Try it:
Of the entries below, return exactly those lines that fall between the one containing "月給28万円～45万円" and the one containing "Vea el informe", the two end lines included.

Data for the task:
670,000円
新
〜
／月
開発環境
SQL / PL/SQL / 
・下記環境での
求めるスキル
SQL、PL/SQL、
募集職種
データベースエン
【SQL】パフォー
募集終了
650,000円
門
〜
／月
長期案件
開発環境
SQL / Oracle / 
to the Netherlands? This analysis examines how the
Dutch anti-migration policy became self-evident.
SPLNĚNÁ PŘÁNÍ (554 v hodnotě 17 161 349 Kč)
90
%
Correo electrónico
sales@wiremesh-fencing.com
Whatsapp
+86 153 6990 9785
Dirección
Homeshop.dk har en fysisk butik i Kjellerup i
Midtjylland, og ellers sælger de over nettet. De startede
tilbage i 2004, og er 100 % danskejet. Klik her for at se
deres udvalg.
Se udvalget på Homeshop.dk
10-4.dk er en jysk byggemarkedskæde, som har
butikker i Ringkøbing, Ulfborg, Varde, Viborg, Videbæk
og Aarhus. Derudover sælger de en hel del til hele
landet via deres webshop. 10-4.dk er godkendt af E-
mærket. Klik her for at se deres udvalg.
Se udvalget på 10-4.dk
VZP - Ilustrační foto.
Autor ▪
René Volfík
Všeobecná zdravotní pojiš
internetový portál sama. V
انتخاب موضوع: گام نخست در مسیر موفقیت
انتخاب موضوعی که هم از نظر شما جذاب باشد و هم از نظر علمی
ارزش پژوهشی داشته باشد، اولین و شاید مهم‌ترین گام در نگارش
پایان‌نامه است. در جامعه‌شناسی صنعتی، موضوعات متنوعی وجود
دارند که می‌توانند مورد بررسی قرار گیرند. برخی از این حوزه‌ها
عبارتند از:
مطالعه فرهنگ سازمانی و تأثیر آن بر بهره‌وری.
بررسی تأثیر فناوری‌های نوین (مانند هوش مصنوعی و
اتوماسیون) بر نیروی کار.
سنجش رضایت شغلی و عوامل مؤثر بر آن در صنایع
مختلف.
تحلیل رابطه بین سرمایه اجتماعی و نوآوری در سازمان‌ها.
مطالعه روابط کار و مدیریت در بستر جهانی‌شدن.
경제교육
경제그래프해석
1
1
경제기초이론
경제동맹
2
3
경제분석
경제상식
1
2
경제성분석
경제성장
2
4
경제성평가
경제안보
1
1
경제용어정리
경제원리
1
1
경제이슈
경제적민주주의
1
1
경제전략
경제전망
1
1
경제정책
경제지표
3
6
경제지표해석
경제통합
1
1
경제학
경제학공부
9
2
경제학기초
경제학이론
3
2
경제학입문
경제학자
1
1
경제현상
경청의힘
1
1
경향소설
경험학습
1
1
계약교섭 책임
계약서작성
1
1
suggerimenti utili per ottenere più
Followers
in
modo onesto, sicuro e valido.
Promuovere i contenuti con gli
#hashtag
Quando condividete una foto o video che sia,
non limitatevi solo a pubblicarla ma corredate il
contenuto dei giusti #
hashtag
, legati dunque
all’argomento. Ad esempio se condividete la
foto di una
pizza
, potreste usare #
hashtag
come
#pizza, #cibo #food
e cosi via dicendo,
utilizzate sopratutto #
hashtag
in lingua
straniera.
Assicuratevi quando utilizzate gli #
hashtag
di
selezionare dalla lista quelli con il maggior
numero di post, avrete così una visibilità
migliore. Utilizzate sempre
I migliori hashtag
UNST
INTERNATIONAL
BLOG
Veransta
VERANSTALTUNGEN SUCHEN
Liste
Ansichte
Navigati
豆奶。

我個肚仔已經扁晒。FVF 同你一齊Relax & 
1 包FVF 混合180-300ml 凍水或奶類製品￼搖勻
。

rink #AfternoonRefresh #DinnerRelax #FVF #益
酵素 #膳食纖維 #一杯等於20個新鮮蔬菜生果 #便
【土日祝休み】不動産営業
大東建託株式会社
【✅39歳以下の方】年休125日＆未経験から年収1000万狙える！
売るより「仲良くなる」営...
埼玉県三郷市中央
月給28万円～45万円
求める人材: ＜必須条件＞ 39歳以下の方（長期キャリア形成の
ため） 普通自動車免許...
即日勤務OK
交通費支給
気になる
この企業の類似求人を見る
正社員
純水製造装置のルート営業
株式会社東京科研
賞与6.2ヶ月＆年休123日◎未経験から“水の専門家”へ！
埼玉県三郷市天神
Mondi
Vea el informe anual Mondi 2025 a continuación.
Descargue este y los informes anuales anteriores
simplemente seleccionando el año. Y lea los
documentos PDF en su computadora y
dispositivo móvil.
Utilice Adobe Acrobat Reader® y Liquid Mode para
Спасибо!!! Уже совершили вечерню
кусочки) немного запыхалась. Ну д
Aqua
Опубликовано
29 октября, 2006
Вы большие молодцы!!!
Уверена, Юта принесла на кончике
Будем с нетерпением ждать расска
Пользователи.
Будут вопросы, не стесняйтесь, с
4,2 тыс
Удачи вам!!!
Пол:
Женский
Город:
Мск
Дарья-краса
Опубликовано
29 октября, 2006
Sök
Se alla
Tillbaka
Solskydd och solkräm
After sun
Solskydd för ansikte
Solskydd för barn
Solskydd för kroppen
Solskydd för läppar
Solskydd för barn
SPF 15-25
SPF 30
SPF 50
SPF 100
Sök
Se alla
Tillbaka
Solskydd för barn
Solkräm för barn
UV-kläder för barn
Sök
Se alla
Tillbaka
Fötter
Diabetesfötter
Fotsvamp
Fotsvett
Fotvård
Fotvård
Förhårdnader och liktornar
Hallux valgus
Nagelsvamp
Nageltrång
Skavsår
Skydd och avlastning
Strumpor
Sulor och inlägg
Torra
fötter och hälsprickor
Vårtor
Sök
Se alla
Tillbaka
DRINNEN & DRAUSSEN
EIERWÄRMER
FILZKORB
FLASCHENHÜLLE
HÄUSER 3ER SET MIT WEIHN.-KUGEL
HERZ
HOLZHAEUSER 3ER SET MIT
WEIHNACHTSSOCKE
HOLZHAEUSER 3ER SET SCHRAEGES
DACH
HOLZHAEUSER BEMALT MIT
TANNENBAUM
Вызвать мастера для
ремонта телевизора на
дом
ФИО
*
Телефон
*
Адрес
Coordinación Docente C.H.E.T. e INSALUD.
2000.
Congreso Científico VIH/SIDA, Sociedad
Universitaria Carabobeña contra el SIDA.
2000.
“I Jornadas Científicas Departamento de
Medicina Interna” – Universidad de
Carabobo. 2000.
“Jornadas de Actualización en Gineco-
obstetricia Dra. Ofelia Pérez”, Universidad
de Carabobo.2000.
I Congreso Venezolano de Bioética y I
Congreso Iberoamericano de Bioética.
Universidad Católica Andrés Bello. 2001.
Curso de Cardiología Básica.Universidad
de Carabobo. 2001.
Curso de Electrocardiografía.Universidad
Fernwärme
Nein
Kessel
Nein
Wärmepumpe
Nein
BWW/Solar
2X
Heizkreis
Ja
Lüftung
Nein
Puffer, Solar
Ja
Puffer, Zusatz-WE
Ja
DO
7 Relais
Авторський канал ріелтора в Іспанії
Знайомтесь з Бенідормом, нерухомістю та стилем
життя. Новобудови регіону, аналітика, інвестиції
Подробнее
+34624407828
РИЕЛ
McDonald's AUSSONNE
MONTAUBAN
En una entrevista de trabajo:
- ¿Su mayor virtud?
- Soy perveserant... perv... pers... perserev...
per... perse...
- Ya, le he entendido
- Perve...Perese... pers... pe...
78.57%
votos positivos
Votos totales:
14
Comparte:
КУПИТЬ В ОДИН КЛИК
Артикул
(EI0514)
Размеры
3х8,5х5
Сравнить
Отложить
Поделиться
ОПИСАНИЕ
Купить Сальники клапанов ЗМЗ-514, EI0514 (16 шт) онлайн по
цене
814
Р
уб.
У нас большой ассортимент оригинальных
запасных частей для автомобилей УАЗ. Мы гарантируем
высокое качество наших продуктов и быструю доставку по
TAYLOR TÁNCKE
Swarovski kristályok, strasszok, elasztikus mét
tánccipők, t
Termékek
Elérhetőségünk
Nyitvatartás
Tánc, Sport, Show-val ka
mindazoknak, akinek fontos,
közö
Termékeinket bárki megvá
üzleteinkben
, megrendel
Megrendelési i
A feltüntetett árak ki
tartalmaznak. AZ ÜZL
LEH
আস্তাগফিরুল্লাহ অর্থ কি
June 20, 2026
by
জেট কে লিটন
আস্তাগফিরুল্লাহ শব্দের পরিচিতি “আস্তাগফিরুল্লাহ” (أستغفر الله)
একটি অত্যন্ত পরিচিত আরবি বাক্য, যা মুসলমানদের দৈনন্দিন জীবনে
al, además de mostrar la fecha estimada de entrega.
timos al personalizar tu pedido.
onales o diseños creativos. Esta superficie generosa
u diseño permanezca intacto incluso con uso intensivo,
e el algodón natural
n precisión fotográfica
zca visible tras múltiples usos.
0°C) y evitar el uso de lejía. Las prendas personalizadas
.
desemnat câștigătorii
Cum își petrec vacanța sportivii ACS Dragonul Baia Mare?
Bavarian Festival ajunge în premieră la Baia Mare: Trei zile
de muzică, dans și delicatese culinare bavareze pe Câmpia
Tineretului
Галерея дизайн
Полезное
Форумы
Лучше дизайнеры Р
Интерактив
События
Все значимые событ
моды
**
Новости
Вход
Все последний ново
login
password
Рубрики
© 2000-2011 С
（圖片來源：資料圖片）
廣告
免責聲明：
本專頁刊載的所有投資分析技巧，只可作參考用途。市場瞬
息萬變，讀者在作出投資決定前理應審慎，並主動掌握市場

Answer for the task:
月給28万円～45万円
求める人材: ＜必須条件＞ 39歳以下の方（長期キャリア形成の
ため） 普通自動車免許...
即日勤務OK
交通費支給
気になる
この企業の類似求人を見る
正社員
純水製造装置のルート営業
株式会社東京科研
賞与6.2ヶ月＆年休123日◎未経験から“水の専門家”へ！
埼玉県三郷市天神
Mondi
Vea el informe anual Mondi 2025 a continuación.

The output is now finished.